The Current Birmingham Positron Camera


The current Birmingham Positron Camera is a Forte dual-headed gamma camera manufactured by Adac Laboratories (California). It was commissioned in August 1999 and consists of two heads on a motorised gantry which permits rotation about a horizontal axis, and adjustment of the face-to-face separation of the detectors from 250 to 800 mm.

Each head contains a single crystal of NaI(Tl) scintillator, 500x400mm2 and 16mm thick, optically coupled to an array of 55 photomuliplier tubes (49 76mm tubes and 6 50mm tubes).

Whereas in a conventional gamma camera the photomultipliers are all interconnected via a network of resistors or capacitors to generate the positional signals, in this system each photomultiplier is connected to a separate ADC and a single board computer in the head controls the 55 ADC channels. When a scintillation occurs in the crystal its centroid is determined via software; this is more flexible than an analogue circuit, resulting, for example, in less distortion near the edge of the crystal.
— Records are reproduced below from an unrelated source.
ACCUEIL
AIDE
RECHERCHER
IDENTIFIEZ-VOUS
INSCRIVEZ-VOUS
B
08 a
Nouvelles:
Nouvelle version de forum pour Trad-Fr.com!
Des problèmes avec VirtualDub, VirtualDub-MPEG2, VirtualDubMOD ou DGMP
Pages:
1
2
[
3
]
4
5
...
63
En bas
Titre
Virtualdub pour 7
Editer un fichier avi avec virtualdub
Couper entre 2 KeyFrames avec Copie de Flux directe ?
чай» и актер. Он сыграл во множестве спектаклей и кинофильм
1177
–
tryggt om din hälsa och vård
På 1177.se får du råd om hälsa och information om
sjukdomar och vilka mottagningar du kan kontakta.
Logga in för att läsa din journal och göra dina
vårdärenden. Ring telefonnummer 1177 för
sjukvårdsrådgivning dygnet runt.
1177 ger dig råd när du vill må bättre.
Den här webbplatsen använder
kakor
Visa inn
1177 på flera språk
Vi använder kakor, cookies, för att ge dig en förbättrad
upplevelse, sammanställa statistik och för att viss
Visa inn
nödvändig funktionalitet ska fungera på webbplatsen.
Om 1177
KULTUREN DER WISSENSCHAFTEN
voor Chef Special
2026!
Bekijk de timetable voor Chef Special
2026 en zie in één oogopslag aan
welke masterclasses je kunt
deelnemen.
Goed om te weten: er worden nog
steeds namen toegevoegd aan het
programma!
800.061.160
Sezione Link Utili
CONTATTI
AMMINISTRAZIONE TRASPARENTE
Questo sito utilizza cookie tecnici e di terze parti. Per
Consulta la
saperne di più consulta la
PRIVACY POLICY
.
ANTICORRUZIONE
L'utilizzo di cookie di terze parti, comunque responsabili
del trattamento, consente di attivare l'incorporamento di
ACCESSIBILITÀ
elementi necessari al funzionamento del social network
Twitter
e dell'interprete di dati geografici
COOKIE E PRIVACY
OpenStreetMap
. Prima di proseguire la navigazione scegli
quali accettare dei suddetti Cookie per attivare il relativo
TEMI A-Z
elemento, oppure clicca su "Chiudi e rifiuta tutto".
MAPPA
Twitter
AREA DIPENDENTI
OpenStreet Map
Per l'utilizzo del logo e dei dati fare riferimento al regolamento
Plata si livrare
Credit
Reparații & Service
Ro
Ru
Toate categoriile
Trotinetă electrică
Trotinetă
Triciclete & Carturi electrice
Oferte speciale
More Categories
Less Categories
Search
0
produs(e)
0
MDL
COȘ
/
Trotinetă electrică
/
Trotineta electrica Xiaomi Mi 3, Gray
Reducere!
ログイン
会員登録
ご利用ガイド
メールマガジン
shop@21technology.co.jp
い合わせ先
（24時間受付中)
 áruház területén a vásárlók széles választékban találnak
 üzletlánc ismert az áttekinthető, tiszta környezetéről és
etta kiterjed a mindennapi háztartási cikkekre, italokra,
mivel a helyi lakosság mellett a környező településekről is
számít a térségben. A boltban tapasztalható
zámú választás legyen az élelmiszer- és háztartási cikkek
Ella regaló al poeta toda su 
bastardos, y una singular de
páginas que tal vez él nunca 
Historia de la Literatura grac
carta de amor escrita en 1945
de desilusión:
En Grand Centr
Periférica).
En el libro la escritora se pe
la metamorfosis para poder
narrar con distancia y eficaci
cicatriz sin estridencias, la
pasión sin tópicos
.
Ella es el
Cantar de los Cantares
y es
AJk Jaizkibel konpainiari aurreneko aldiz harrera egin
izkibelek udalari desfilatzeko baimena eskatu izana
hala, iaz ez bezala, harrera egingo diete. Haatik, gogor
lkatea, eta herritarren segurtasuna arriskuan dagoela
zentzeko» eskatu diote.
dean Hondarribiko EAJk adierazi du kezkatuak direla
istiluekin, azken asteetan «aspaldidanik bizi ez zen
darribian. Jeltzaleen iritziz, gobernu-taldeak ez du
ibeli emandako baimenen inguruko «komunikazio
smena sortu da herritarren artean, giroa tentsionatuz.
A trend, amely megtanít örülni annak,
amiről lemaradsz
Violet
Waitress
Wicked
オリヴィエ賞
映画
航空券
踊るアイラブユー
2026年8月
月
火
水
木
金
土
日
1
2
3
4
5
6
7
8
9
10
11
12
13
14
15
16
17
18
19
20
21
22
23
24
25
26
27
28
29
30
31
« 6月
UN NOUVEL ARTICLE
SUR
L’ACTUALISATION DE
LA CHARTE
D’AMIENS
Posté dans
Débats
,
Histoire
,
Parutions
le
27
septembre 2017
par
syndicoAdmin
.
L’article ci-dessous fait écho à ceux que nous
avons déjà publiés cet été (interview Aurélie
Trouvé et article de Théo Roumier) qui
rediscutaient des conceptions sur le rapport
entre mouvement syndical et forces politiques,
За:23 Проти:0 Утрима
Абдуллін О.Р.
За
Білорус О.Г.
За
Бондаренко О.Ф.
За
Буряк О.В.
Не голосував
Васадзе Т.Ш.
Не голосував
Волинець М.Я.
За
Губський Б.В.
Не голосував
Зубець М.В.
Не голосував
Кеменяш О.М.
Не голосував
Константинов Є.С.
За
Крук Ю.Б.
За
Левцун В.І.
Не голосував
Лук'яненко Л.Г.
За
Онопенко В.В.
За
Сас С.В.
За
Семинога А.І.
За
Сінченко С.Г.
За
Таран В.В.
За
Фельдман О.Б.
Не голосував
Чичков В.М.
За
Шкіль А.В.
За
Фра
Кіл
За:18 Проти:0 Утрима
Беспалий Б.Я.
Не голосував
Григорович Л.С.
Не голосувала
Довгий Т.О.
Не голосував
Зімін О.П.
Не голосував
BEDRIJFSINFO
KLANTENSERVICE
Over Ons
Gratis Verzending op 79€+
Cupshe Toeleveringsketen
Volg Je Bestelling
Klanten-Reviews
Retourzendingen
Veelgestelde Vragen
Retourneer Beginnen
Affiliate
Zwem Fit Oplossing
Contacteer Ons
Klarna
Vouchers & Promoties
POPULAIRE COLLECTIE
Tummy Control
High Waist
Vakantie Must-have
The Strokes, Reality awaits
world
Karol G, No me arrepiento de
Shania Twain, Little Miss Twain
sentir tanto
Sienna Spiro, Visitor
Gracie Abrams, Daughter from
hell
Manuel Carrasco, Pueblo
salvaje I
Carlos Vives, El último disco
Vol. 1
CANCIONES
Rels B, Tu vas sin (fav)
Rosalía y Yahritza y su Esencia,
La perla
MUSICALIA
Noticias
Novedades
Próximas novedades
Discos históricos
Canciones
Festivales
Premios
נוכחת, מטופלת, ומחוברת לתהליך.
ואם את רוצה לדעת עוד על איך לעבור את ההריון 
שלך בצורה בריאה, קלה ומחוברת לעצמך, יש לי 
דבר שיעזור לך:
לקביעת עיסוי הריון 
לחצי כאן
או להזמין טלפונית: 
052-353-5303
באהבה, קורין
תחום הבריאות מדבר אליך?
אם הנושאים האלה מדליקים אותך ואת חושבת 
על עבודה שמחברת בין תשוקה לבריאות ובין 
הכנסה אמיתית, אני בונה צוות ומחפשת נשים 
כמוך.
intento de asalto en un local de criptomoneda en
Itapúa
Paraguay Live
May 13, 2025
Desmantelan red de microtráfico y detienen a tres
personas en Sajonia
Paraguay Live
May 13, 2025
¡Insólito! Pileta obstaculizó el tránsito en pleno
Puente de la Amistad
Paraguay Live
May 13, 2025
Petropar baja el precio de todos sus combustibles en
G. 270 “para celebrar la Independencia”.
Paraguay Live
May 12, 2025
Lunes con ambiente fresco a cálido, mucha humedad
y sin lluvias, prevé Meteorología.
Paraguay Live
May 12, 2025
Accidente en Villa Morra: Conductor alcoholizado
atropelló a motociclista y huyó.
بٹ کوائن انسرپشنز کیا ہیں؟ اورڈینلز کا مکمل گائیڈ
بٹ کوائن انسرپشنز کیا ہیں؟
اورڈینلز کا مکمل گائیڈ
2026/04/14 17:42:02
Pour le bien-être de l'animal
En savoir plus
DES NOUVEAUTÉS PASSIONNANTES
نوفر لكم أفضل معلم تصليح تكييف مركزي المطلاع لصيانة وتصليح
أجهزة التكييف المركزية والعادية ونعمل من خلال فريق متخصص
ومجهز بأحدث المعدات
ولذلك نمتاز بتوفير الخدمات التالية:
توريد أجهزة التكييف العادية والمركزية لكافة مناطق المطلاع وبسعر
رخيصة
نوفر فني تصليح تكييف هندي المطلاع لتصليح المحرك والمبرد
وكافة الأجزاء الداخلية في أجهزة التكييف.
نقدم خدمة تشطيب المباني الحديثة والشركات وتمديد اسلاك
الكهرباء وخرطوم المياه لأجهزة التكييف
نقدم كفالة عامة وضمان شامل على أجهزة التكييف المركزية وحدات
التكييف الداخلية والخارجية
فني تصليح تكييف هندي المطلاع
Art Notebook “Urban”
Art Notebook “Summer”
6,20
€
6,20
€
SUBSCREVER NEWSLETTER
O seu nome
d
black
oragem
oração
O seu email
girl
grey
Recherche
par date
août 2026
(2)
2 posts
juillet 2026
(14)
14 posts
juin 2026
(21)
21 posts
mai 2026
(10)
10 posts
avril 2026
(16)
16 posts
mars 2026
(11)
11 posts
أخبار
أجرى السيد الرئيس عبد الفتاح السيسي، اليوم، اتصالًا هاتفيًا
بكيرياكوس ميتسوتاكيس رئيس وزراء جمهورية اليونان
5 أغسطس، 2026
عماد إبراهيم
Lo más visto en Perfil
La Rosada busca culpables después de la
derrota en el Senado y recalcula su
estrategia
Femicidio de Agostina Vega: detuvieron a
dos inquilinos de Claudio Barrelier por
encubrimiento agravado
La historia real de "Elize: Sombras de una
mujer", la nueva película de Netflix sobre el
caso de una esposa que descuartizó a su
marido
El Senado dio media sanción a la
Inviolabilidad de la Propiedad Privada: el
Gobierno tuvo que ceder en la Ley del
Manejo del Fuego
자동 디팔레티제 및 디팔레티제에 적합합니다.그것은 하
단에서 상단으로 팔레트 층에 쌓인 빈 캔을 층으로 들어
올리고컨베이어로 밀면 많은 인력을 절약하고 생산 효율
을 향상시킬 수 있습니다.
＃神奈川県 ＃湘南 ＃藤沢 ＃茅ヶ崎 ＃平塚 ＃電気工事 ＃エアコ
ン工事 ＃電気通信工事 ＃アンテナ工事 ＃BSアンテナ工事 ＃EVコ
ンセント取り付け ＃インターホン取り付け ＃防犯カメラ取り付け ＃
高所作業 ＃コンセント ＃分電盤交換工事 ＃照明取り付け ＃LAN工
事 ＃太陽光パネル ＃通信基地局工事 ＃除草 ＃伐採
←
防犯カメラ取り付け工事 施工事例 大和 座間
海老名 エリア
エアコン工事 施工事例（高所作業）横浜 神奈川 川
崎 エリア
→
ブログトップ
The main benefit, however, is in count rate, since very fast pulses can be used and signals from different regions of the crystal can to some extent be processed in parallel, with the result that the dead-time per pulse is approximately 170 ns and each head can operate at a singles rate of over 2M cps.

The detectors have an energy resolution of better than 15% (FWHM of the 511 keV photopeak), sufficient to discriminate against photons scattered by more than 30°. The quantum efficiency of each head for detecting 511 keV photons is approximately 23% (full spectrum) or 16% using just photopeak pulses, while the coincidence resolving time is 7.5 ns. As a result of the improved efficiency and better timing, the new camera is able to operate at much higher rates than the original camera without intolerable rates of random coincidences. With a central point source, useful count rates of over 100k events/s can be achieved.

The spatial resolution of the camera (FWHM of the back projected image of a point source) is approximately 6 mm. As with the original camera, the data are recorded event by event on computer for subsequent processing.